*** Opening RECORDS FOR THIS TASK ***

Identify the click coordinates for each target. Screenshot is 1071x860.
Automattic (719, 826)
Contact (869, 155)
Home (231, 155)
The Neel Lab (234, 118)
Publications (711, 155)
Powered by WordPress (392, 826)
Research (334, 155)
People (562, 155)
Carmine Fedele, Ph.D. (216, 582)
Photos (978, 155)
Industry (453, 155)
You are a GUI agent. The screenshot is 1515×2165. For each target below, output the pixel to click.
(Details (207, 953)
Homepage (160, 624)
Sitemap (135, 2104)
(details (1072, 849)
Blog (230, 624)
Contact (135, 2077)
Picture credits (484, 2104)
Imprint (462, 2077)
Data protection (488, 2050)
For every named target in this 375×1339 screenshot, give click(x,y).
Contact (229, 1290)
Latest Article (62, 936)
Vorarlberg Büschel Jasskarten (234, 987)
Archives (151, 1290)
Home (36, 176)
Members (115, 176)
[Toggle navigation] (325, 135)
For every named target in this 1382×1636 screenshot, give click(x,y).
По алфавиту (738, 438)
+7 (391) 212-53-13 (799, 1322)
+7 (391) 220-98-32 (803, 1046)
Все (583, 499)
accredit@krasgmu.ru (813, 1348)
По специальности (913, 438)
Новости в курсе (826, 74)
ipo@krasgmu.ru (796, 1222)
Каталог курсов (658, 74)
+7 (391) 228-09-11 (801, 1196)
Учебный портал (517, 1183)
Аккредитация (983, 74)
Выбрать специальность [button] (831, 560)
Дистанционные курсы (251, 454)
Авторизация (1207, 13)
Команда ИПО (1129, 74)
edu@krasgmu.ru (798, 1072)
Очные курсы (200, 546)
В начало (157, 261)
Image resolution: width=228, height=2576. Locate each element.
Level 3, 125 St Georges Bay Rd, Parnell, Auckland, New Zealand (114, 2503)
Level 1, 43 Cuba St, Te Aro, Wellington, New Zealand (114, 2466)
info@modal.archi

*** Closing RECORDS FOR THIS TASK ***

This exercise asks for the line with "Level 1, 43" and all lines after it through the end of the records above, retyped exactly and with nothing else.

TASK RESULT:
Level 1, 43 Cuba St, Te Aro, Wellington, New Zealand (114, 2466)
info@modal.archi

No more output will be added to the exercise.